Background: CD19 CAR-T cells have changed the treatment landscape for relapsed/refractory non-Hodgkin lymphoma (R/R NHL) offering a potential curative-intent strategy. Axicabtagene ciloleucel (axi-cel), an anti-CD19 chimeric antigen receptor (CAR) T-cell therapy, has demonstrated consistent efficacy in Chinese R/R NHL patients, with lower rates of neurotoxicity (NE) of any grade and ≥grade 3. Although increased risk of relapse and mortality was reported in elderly patients with R/R NHL, subgroup analysis of ZUMA-1 study showed durable response and manageable toxicity with axi-cel in R/R LBCL patients aged ≥65. Real-world data analyses from the Center for International Blood and Marrow Transplantation Research (CIBMTR) indicate that axi-cel is associated with a better prognosis compared to conventional chemoimmunotherapy in elderly patients. Here, we report a subgroup analysis comparing outcomes between patients ≥65 and <65 years of age from a Chinese real-world study (ChiCTR2100047990).

Methods:

Patients with R/R NHL and ≥2 lines of prior therapy were treated with commercial axi-cel at 20 Chinese centers. Axi-cel was administered at a target dose of 2×10⁶ CAR-T cells/kg.

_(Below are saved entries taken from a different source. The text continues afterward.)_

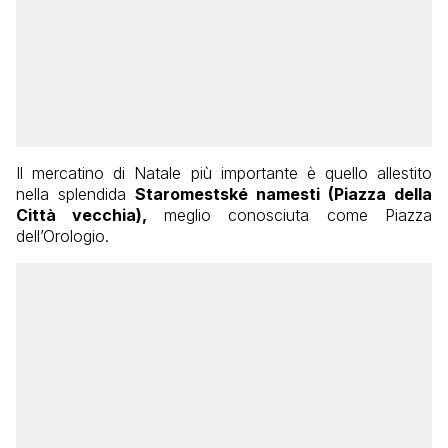
Il mercatino di Natale più importante è quello allestito
nella splendida
Staromestské namesti (Piazza della
Città vecchia),
meglio conosciuta come Piazza
dell’Orologio.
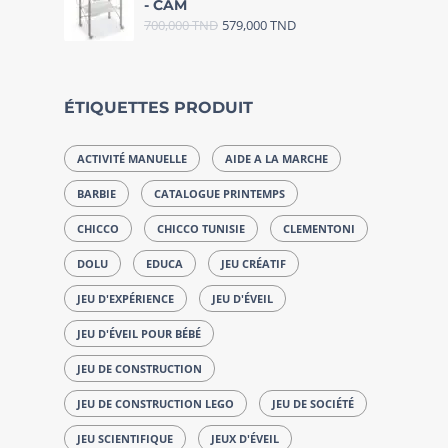
- CAM
700,000
TND
579,000
TND
ÉTIQUETTES PRODUIT
ACTIVITÉ MANUELLE
AIDE A LA MARCHE
BARBIE
CATALOGUE PRINTEMPS
CHICCO
CHICCO TUNISIE
CLEMENTONI
DOLU
EDUCA
JEU CRÉATIF
JEU D'EXPÉRIENCE
JEU D'ÉVEIL
JEU D'ÉVEIL POUR BÉBÉ
JEU DE CONSTRUCTION
JEU DE CONSTRUCTION LEGO
JEU DE SOCIÉTÉ
JEU SCIENTIFIQUE
JEUX D'ÉVEIL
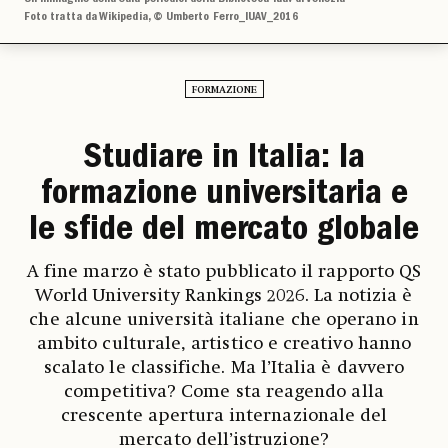
Foto tratta da Wikipedia, © Umberto Ferro_IUAV_2016
FORMAZIONE
Studiare in Italia: la
formazione universitaria e
le sfide del mercato globale
A fine marzo è stato pubblicato il rapporto QS
World University Rankings 2026. La notizia è
che alcune università italiane che operano in
ambito culturale, artistico e creativo hanno
scalato le classifiche. Ma l’Italia è davvero
competitiva? Come sta reagendo alla
crescente apertura internazionale del
mercato dell’istruzione?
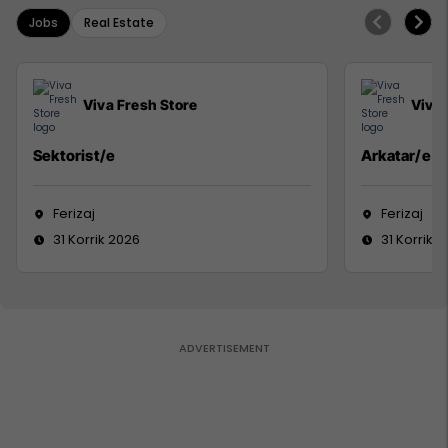
Jobs
Real Estate
Viva Fresh Store
Viva 
Sektorist/e
Arkatar/e
Ferizaj
Ferizaj
31 Korrik 2026
31 Korrik 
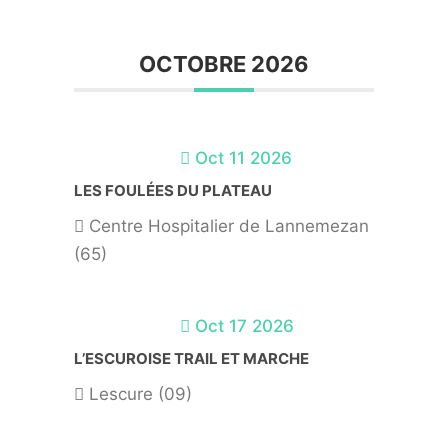
OCTOBRE 2026
Oct 11 2026
LES FOULÉES DU PLATEAU
Centre Hospitalier de Lannemezan
(65)
Oct 17 2026
L’ESCUROISE TRAIL ET MARCHE
Lescure (09)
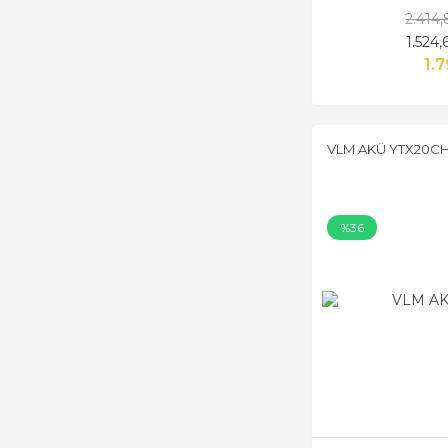
2.414
1.524
1.7
VLM AKÜ YTX20C
%36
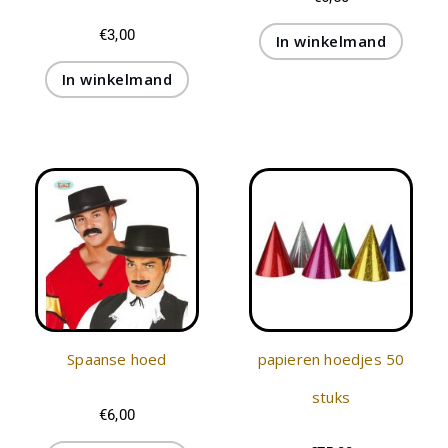
€
3,00
In winkelmand
In winkelmand
Spaanse hoed
papieren hoedjes 50
stuks
€
6,00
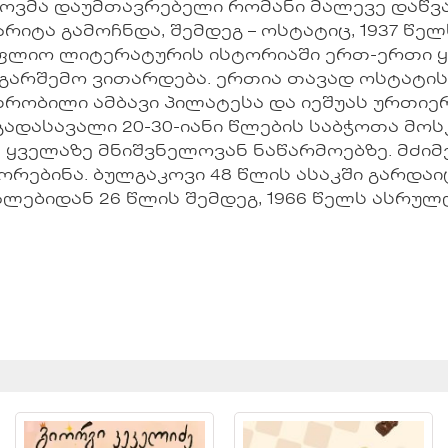
ოვმა დაუმთავრებელი რომანი მალევე დაწვა,
რიტა გამოჩნდა, შემდეგ – ოსტატიც, 1937 წელ
სოფლიო ლიტერატურის ისტორიაში ერთ-ერთი 
გარშემო ვითარდება. ერთია თავად ოსტატისა 
ხრობილი ამბავი პილატესა და იეშუას ურთიე
გადასავალი 20-30-იანი წლების საბჭოთა მო
 ყველაზე მნიშვნელოვან ნაწარმოებზე. მძი
ორებინა. ბულგაკოვი 48 წლის ასაკში გარდაი
ლებიდან 26 წლის შემდეგ, 1966 წელს ასრულ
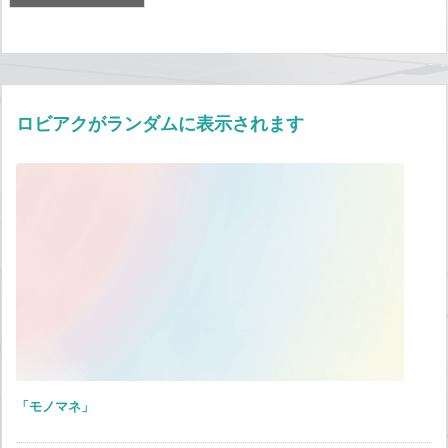
ロビアクがランダムに表示されます
「モノマネ」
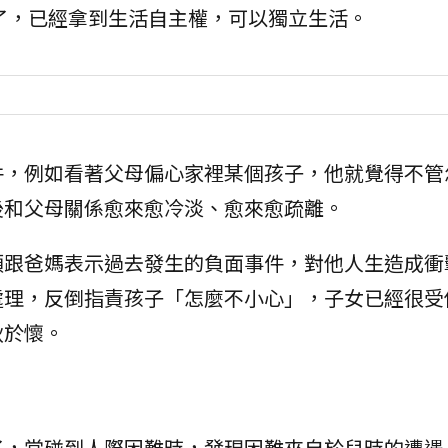
了，已經拿到生活自主權，可以獨立生活。
件，例如看著父母偏心家裡某個孩子，他就覺得不管
後和父母關係愈來愈冷淡、愈來愈疏離。
頭跟爸媽表示過去發生的負面事件，對他人生造成衝
處理，反倒指責孩子「怎麼不小心」，子女已經很受
耿於懷。
了，當碰到人際困難時，發現困難來自於兒時的遭遇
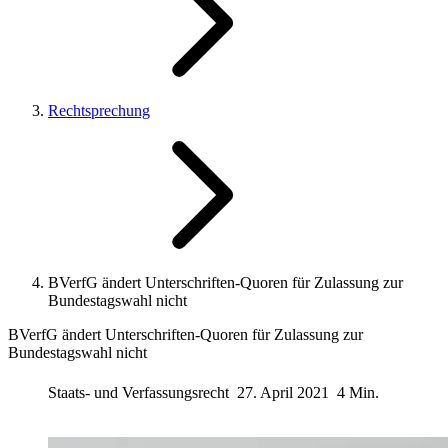
Rechtsprechung
BVerfG ändert Unterschriften-Quoren für Zulassung zur
Bundestagswahl nicht
BVerfG ändert Unterschriften-Quoren für Zulassung zur
Bundestagswahl nicht
Staats- und Verfassungsrecht
27. April 2021
4 Min.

The primary endpoint was overall survival (OS). Best objective response rate (bORR), best complete response (CR) rate, and progression-free survival (PFS) were assessed. Adverse events (AEs) were graded according to NCI-CTCAE 5.0. Adverse events of special interest (AESI) included cytokine release syndrome (CRS) and neurological events (NEs). The present analysis was based on 3-month follow-up data from all patients who had completed their scheduled assessments by the data cut-off date (May 31, 2024).

Results:

This analysis included 160 participants stratified by age (≥65: n=51; <65: n=109), with a median follow-up of 17.6 months. Baseline characteristics, aside from age, were largely similar between patients aged ≥65 and those aged <65. Notably, the aged ≥65 subgroup demonstrated higher proportions of ECOG performance status ≥2 (37.3% vs 22.9%) and International Prognostic Index (IPI) scores 3-5 (74.5% vs 38.5%) compared with the aged <65 subgroup, consistent with the age-dependent weighting in these scoring systems. Hepatic (15.7% vs 5.5%) and renal (68.6% vs 17.4%) impairment rates were higher in the aged ≥65 subgroup. Fewer patients in aged ≥65 subgroup experienced autologous stem cell transplantation (ASCT) than those in aged <65 subgroup (39.2% vs 52.3%). Following axi-cel treatment, the aged ≥65 subgroup demonstrated a higher bORR (86.3% vs. 80.7%) and a higher CR rate (78.4% vs. 60.6%) compared to the aged <65 subgroup. The 9-month PFS rate was higher in the aged ≥65 subgroup than aged <65 subgroup (66.7% vs. 59.4%). The median overall survival (OS) was not reached. The proportion of patients who experienced grade ≥3 axi-cel-related adverse events was comparable between the two groups (92.2% vs 93.6%). Grade ≥3 NEs were infrequent in both groups and occurred at similar rates (3.9% vs. 2.7%). However, the incidence of grade ≥3 CRS was higher in the aged ≥65 subgroup (23.5% vs. 11.1%).

Conclusion:

In this subgroup analysis of the real-world study, axi-cel demonstrated effectiveness and tolerability in patients with R/R NHL, both in those younger than than 65 years and those aged 65 years or older. Notably, patients aged ≥65 exhibited numerically higher CR rates and improved PFS compared to younger patients (aged <65), with a manageable safety profile. These findings further support the broader use of axi-cel in older patients with R/R NHL.

Clinical trial Registry: ChiCTR2100047990.